Aryaka will be DTCP’s tenth new venture investment in the last 18 months. We typically aim for an investment timeframe of about five years, despite having enjoyed two quick exits so far. The first one was Replay which was acquired by Intel, and second Nexmo, which was recently purchased by Vonage.
Every VC has a different strategy when it comes to investing. DTCP is primarily driven by financial returns, and we invest across a variety of deep-tech digital start-ups in the TMT space with enterprise-proven business models. DT has long-standing business relationships with most of the Fortune 500 companies in Germany and many enterprises across Europe. We strive to add value to our portfolio companies by leveraging DT’s network.
We understand that telecommunication companies are facing a challenge from the over-the-top providers, and we want to better understand this transition.
Telecoms are aware of the risk of becoming “dumb pipes,” so we are investing in companies that are gaining traction in cloud computing and/or enterprise software. We also like vendors catering to businesses of all sizes. One last positive factor is the company’s plan to expand overseas. If Europe is a target market, we hope to leverage DT to make inroads easier.
What does DTCP like about the SD-WAN market?
Jack: There are several things about SD-WAN that fall into our investment thesis. First, the technology has been around for about five to six years but has been driven by traction in the U.S. Now that there is some movement to Europe, it provides us with an opportunity to use our strengths to help it grow. Also, after an initial wave of hype, where it was hard to understand what an SD-WAN is and is not, the framework for an SD-WAN seems much better defined and the technology innovation is aligned in the right direction.
The pilot deployments we have seen offer good ROI, and the market is starting to shift towards SD-WAN and away from MPLS, which for decades was the preferred technology. Increasing cloud usage has been fueling this trend. When a business uses a SaaS-based application, there is nothing to install, so deployments can move much quicker and MPLS, in comparison, just cannot keep up. Right now, MPLS is a $10 billion-plus market, and we believe SD-WAN will take a big bite out of the market as it becomes the de facto standard for the enterprise WAN.
Why do you believe SD-WAN has sustainability over the long term?
Jack: I think it’s already showing its long-term promise. If you look at the Gartner Hype Cycle, most technologies go into the “trough of disillusionment” after they reach the “peak of inflated expectations,” as it seems customers rarely get the payback expected from a technology when the level of hype is the highest. SD-WAN seems like it never went through the trough, and now we should start to see broader and faster adoption.
One important thing to note is that SD-WAN technology is not reinventing the wheel. It’s an evolution of the WAN with a new type of network topology. Therefore, we believe SD-WAN is much better positioned than data center software-defined networking (SDN). It’s the way of the future.
The SD-WAN market is crowded right now with lots of mature vendors and start-ups. What was it that you liked about Aryaka?

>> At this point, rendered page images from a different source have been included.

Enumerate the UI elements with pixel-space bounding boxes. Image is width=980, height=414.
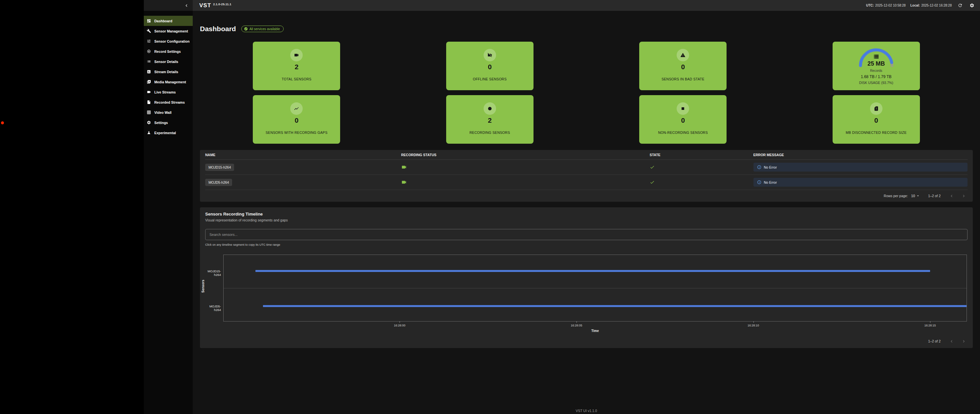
local-clock: Local:2025-12-02 16:28:28 bbox=[910, 3, 952, 7]
error-message-text: No Error bbox=[764, 181, 777, 184]
caret-down-icon bbox=[916, 194, 920, 198]
stat-card-total-sensors: 2TOTAL SENSORS bbox=[253, 42, 340, 90]
card-label: SENSORS WITH RECORDING GAPS bbox=[253, 130, 340, 135]
bar-chart-icon bbox=[147, 70, 151, 74]
videocam-off-icon bbox=[487, 52, 492, 58]
timeline-panel: Sensors Recording Timeline Visual repres… bbox=[200, 207, 973, 348]
recording-segment-bar[interactable] bbox=[255, 270, 930, 272]
rows-per-page-select[interactable]: 10 bbox=[911, 194, 920, 198]
rows-per-page-label: Rows per page: bbox=[884, 194, 908, 198]
sidebar-item-recorded-streams[interactable]: Recorded Streams bbox=[144, 97, 193, 107]
card-label: SENSORS IN BAD STATE bbox=[639, 77, 727, 81]
card-value: 0 bbox=[833, 116, 920, 124]
x-axis-tick bbox=[399, 321, 400, 323]
sidebar-item-stream-details[interactable]: Stream Details bbox=[144, 67, 193, 77]
card-value: 0 bbox=[639, 116, 727, 124]
sidebar-item-media-management[interactable]: Media Management bbox=[144, 77, 193, 87]
column-header: STATE bbox=[650, 153, 754, 157]
column-header: NAME bbox=[205, 153, 401, 157]
chart-plot-area: Time 16:28:0016:28:0516:28:1016:28:15 bbox=[223, 255, 967, 322]
card-label: RECORDING SENSORS bbox=[446, 130, 533, 135]
sidebar-item-label: Live Streams bbox=[154, 90, 176, 94]
sidebar-item-record-settings[interactable]: Record Settings bbox=[144, 46, 193, 56]
card-value: 0 bbox=[253, 116, 340, 124]
card-icon-circle bbox=[484, 102, 496, 115]
chart-row-label: MOJD5-h264 bbox=[205, 305, 221, 312]
wrench-icon bbox=[147, 29, 151, 33]
main-content: Dashboard All services available 2TOTAL … bbox=[193, 11, 980, 414]
x-axis-tick bbox=[576, 321, 577, 323]
sidebar-item-experimental[interactable]: Experimental bbox=[144, 128, 193, 138]
app-version: 2.1.0-25.11.1 bbox=[213, 2, 231, 6]
sidebar-item-live-streams[interactable]: Live Streams bbox=[144, 87, 193, 97]
sidebar-item-label: Video Wall bbox=[154, 111, 172, 114]
collapse-sidebar-button[interactable] bbox=[183, 2, 190, 9]
sidebar-item-label: Experimental bbox=[154, 131, 176, 135]
card-sublabel: Records bbox=[833, 69, 920, 73]
utc-clock: UTC:2025-12-02 10:58:28 bbox=[866, 3, 906, 7]
card-label: OFFLINE SENSORS bbox=[446, 77, 533, 81]
stat-card-sensors-in-bad-state: 0SENSORS IN BAD STATE bbox=[639, 42, 727, 90]
red-indicator-dot bbox=[1, 121, 4, 124]
column-header: ERROR MESSAGE bbox=[754, 153, 968, 157]
stat-card-mb-disconnected-record-size: 0MB DISCONNECTED RECORD SIZE bbox=[833, 95, 920, 144]
warning-icon bbox=[680, 52, 686, 58]
sidebar-item-sensor-configuration[interactable]: Sensor Configuration bbox=[144, 36, 193, 46]
videocam-icon bbox=[147, 90, 151, 94]
sidebar-item-label: Sensor Details bbox=[154, 60, 178, 63]
recording-status-icon bbox=[401, 179, 650, 185]
timeline-prev-page-button[interactable] bbox=[949, 339, 954, 344]
sensor-name-chip[interactable]: MOJD15-h264 bbox=[205, 164, 234, 171]
record-icon bbox=[147, 49, 151, 54]
gear-icon[interactable] bbox=[968, 2, 975, 9]
top-bar: VST 2.1.0-25.11.1 UTC:2025-12-02 10:58:2… bbox=[144, 0, 980, 11]
sensor-name-chip[interactable]: MOJD5-h264 bbox=[205, 179, 232, 186]
chart-x-axis-label: Time bbox=[591, 329, 599, 333]
timeline-subtitle: Visual representation of recording segme… bbox=[205, 218, 967, 222]
sidebar-item-label: Sensor Configuration bbox=[154, 40, 189, 43]
disk-usage-text: 1.68 TB / 1.79 TB bbox=[833, 75, 920, 79]
error-message-text: No Error bbox=[764, 165, 777, 169]
recording-status-icon bbox=[401, 164, 650, 170]
stat-card-disk-usage: 25 MBRecords1.68 TB / 1.79 TBDISK USAGE … bbox=[833, 42, 920, 90]
status-badge: All services available bbox=[241, 25, 284, 32]
recording-segment-bar[interactable] bbox=[263, 305, 967, 307]
error-message-chip: No Error bbox=[754, 163, 968, 171]
sidebar-item-sensor-details[interactable]: Sensor Details bbox=[144, 56, 193, 67]
trending-icon bbox=[294, 106, 299, 111]
sidebar-item-sensor-management[interactable]: Sensor Management bbox=[144, 26, 193, 36]
timeline-hint: Click on any timeline segment to copy it… bbox=[205, 243, 967, 246]
dashboard-icon bbox=[147, 19, 151, 23]
gear-icon bbox=[147, 121, 151, 125]
timeline-next-page-button[interactable] bbox=[961, 339, 966, 344]
table-pagination: Rows per page: 10 1–2 of 2 bbox=[205, 190, 967, 202]
sidebar-item-settings[interactable]: Settings bbox=[144, 117, 193, 128]
page-title: Dashboard bbox=[200, 25, 236, 33]
stat-card-recording-sensors: 2RECORDING SENSORS bbox=[446, 95, 533, 144]
table-row[interactable]: MOJD15-h264No Error bbox=[205, 160, 967, 175]
search-sensors-input[interactable] bbox=[205, 229, 967, 240]
chart-row-divider bbox=[224, 288, 967, 289]
top-bar-main: VST 2.1.0-25.11.1 UTC:2025-12-02 10:58:2… bbox=[193, 0, 980, 11]
grid-icon bbox=[147, 110, 151, 114]
check-circle-icon bbox=[244, 27, 248, 31]
sidebar-item-video-wall[interactable]: Video Wall bbox=[144, 107, 193, 117]
column-header: RECORDING STATUS bbox=[401, 153, 650, 157]
stat-cards-grid: 2TOTAL SENSORS0OFFLINE SENSORS0SENSORS I… bbox=[200, 42, 973, 144]
sidebar-item-dashboard[interactable]: Dashboard bbox=[144, 16, 193, 26]
prev-page-button[interactable] bbox=[949, 194, 954, 198]
refresh-icon[interactable] bbox=[956, 2, 964, 9]
next-page-button[interactable] bbox=[961, 194, 966, 198]
card-label: DISK USAGE (93.7%) bbox=[833, 81, 920, 85]
card-value: 0 bbox=[446, 63, 533, 71]
sidebar-header bbox=[144, 0, 193, 11]
card-icon-circle bbox=[290, 102, 303, 115]
card-icon-circle bbox=[290, 49, 303, 61]
sensor-table-panel: NAMERECORDING STATUSSTATEERROR MESSAGE M… bbox=[200, 150, 973, 202]
record-dot-icon bbox=[487, 106, 492, 111]
table-row[interactable]: MOJD5-h264No Error bbox=[205, 175, 967, 190]
storage-icon bbox=[873, 54, 879, 59]
chart-y-axis-label: Sensors bbox=[201, 276, 205, 296]
file-icon bbox=[147, 100, 151, 104]
timeline-pagination: 1–2 of 2 bbox=[205, 337, 967, 346]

Jack: There are a number of things we like about Aryaka. Its biggest strength is that it owns the network where the biggest source of application performance challenges lies: the “middle mile.” By building its own middle mile, Aryaka can provide end-to-end application performance optimization, which makes it ideal for companies with a global presence, particularly if their countries of residence provide challenging networks.
Switching over to an SD-WAN from MPLS overnight can pose a risk, as the internet isn’t designed for performance. Many of the other solutions, particularly the “do it yourself” (DIY) ones rely too heavily on the internet for transport. This may work in the U.S. where networks are ubiquitous and bandwidth is plentiful, but in other parts of the world, DIY solutions can be hard to architect.
Since Aryaka owns the middle mile, it is ideally suited for global scalability, and that’s what we feel is its biggest differentiator. The best proof of Aryaka’s potential is that hundreds of customers currently use their service.
DTCP’s investment can be used by Aryaka to invest more in sales and marketing to further accelerate growth.